Christina, I never saw you in real i never met you, but you're so special and you're so so strong. And most important that you have that clean mind that amazing big heart that make you so special, And i even can't forget your beautiful smile.
I was not gonna tell you this whole story and stuff and what's happening, but i though and i told myself you know just tell her that you was thinking about her and that she came in your mind when it got really bad for you, because you belive in her and know that she got the most amazing heart, even that she don't know you very well. That's why i told you.
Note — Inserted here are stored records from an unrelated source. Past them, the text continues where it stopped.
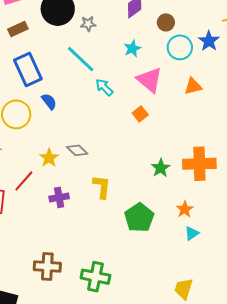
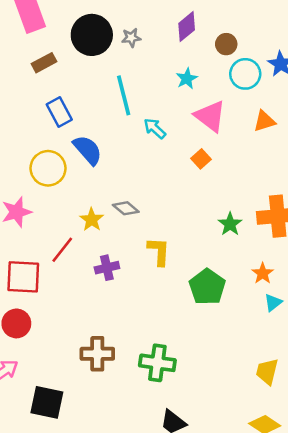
gray star: (88, 24) -> (131, 38), moved
cyan line: (81, 59) -> (124, 95), turned 36
blue rectangle: (28, 70) -> (59, 112), size x0.7
blue semicircle: (49, 101) -> (88, 150), size x1.5

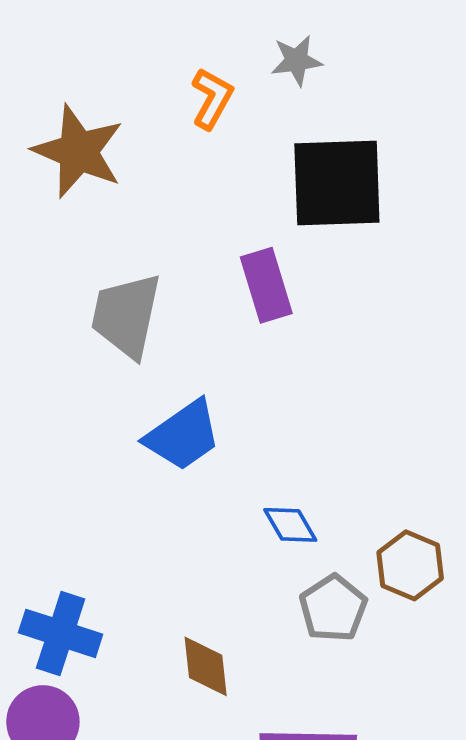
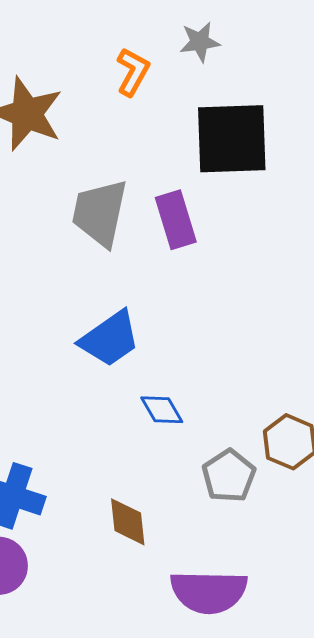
gray trapezoid: (126, 315) -> (100, 213), moved
blue diamond: (290, 525) -> (162, 410), moved

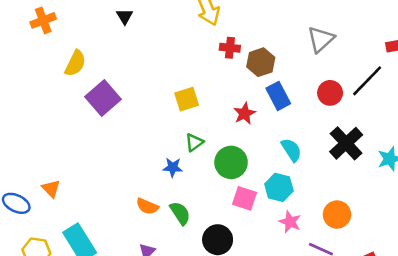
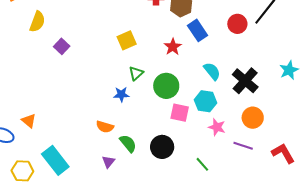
purple square: (103, 98) -> (62, 46), size x0.6
black cross: (346, 143) -> (245, 81), moved
green semicircle: (180, 213) -> (128, 143), moved

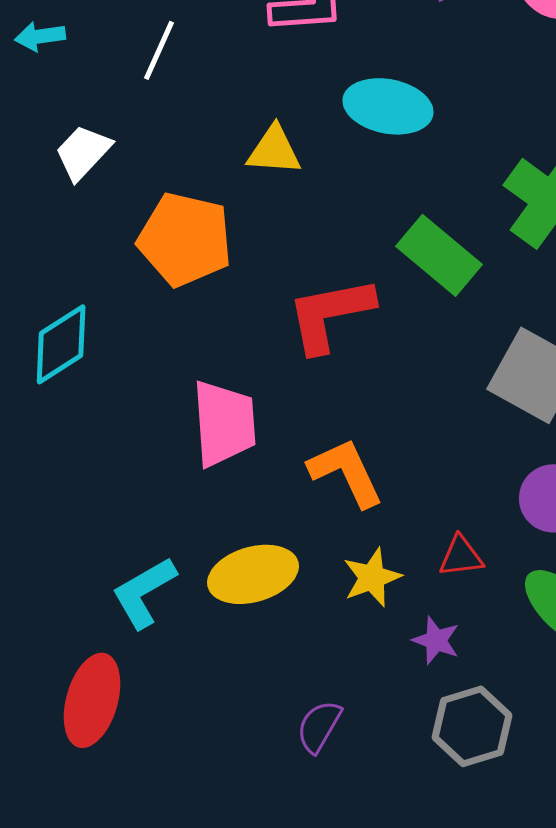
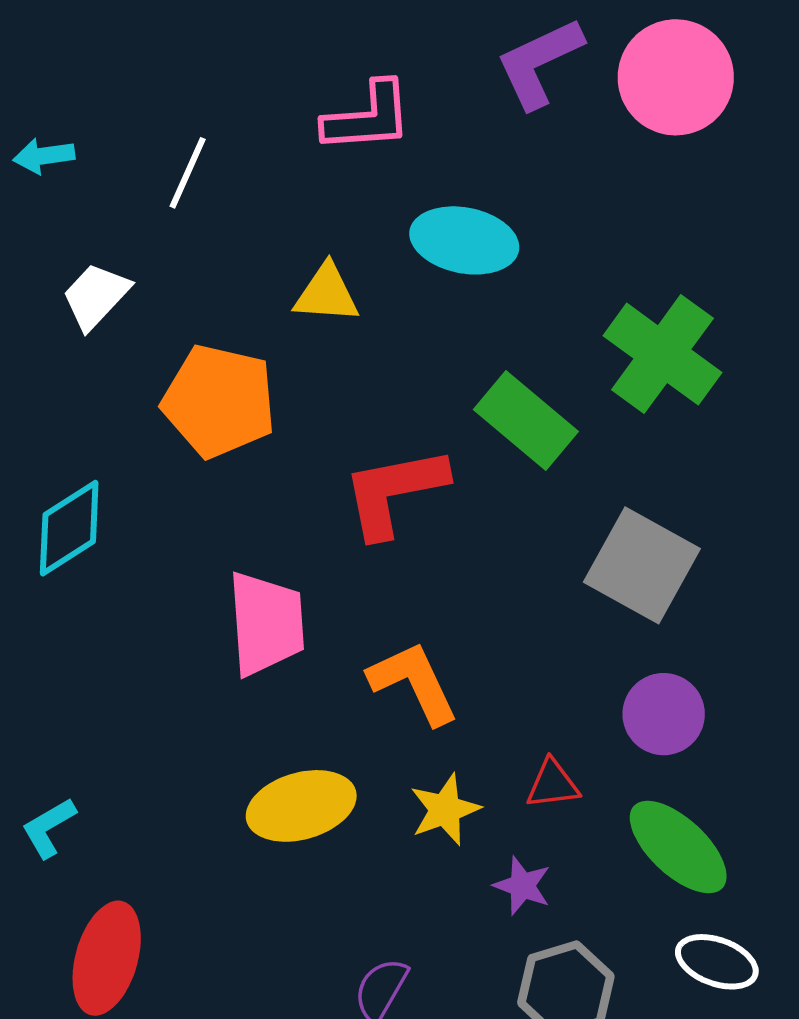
cyan L-shape: (144, 592) -> (49, 828), moved, size x0.7

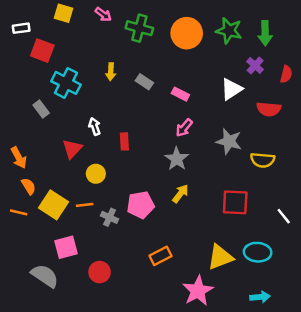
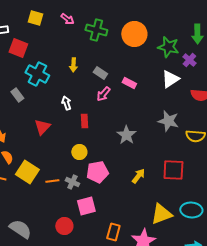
green star: (229, 31) -> (168, 47), moved
white arrow: (95, 126) -> (66, 103), moved
pink arrow: (184, 128) -> (103, 94), moved
yellow circle: (96, 174) -> (79, 152), moved
yellow arrow: (180, 194) -> (138, 176), moved
orange line: (85, 205) -> (52, 181), moved
pink square: (66, 247) -> (86, 206), moved
orange rectangle: (161, 256) -> (113, 232), moved, turned -48

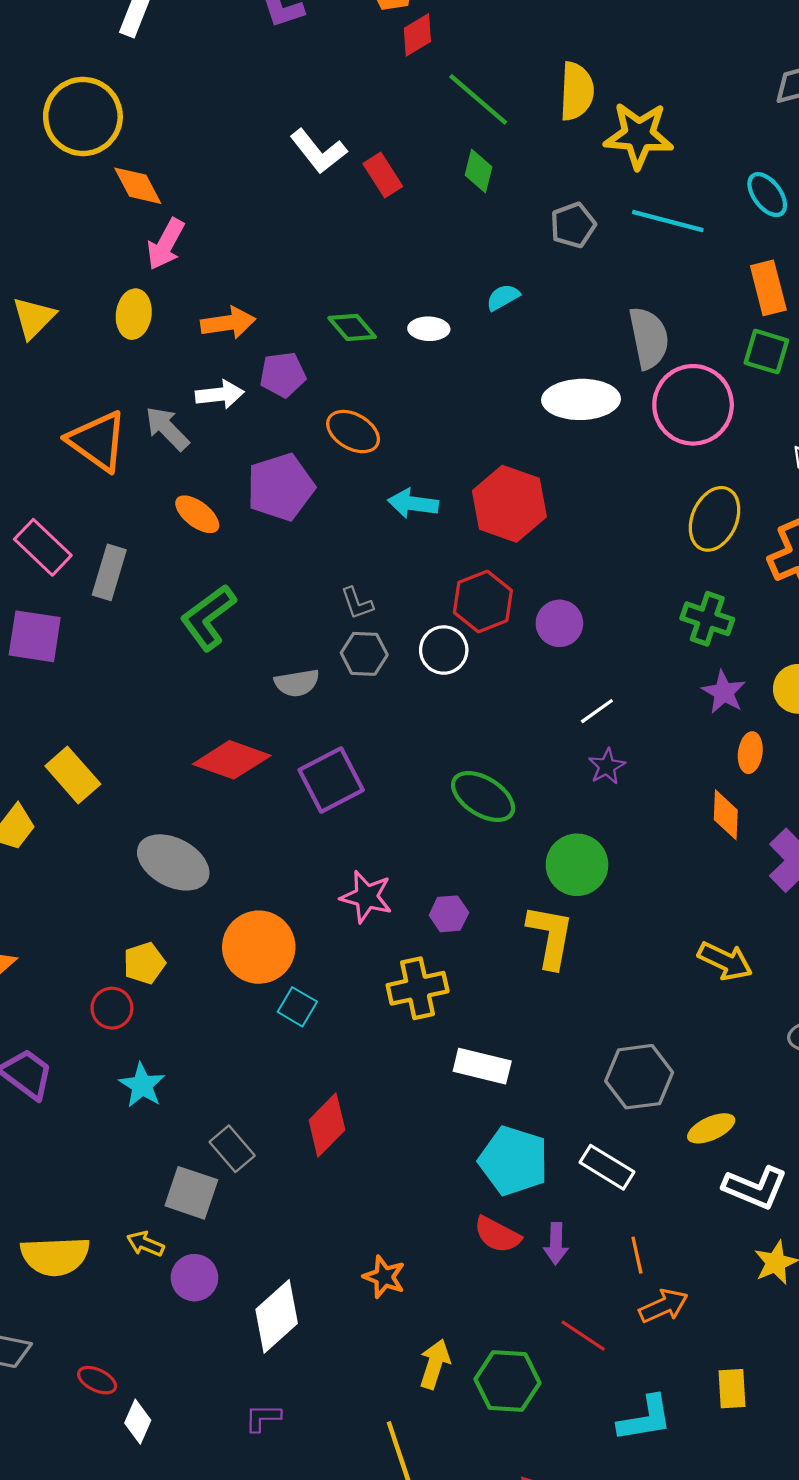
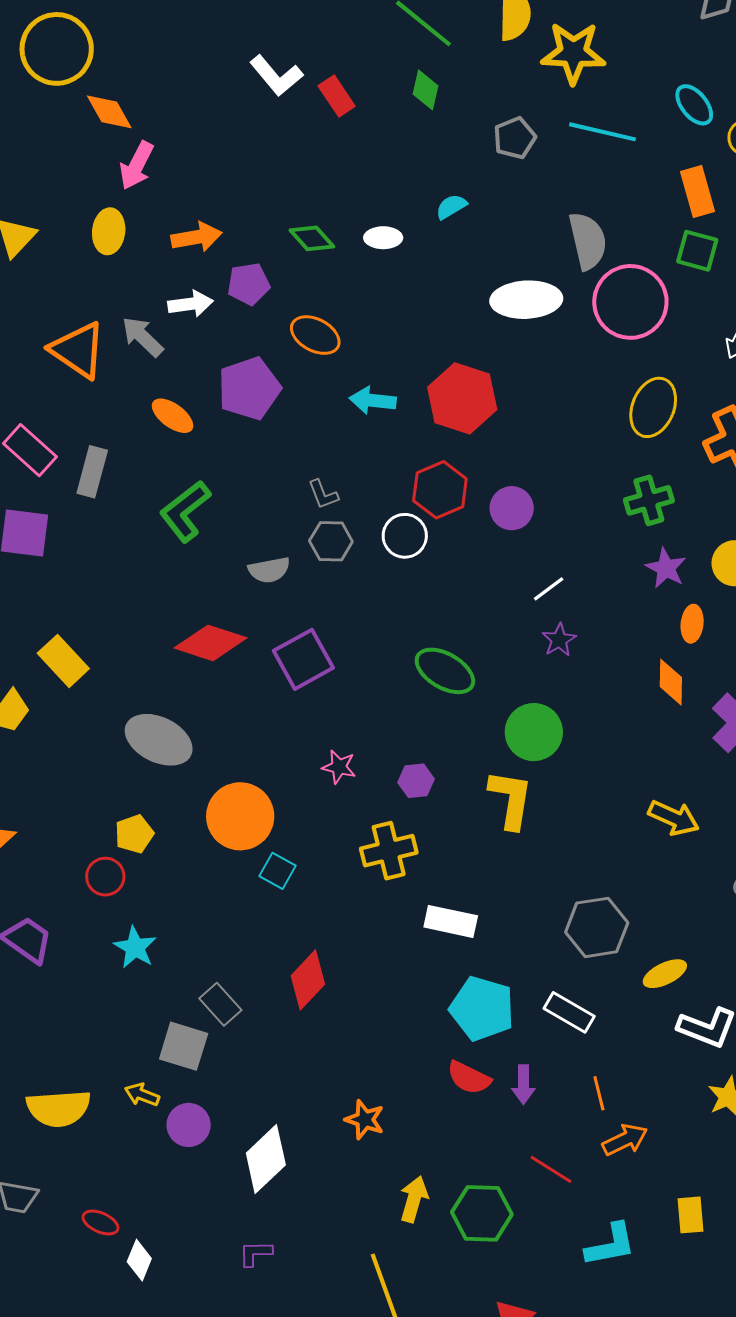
green cross: (707, 619) -> (649, 500), turned -33
pink star: (366, 897) -> (339, 767), size x0.7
Aaah Chris, I'm sorry i took a lot of your time telling you all this, but i just wanted you to know, and hey you don't have to write back, because when i wrote you all this i just wanted to know what happend. Because i know that you exactly know how i feel about it and why i was thinking about you.
Hey, Aaaa whatever it is , I'm really sure that you're doing just great out there, because i know you do, Because i know that you're so strong, strong enough to make anything happen :)
Before i leave, I gotta a favor to ask! Aaaaa, Can you please keep smiling ? It just makes me so happy when you smile :)
God i talk a lot didn't i ? haha.
I cried 2 hours while I'm writing this to you, It was not my who was writing, It was my heart.
Hey :) , Please take care, stay away from troubles and keep doing great like you always do.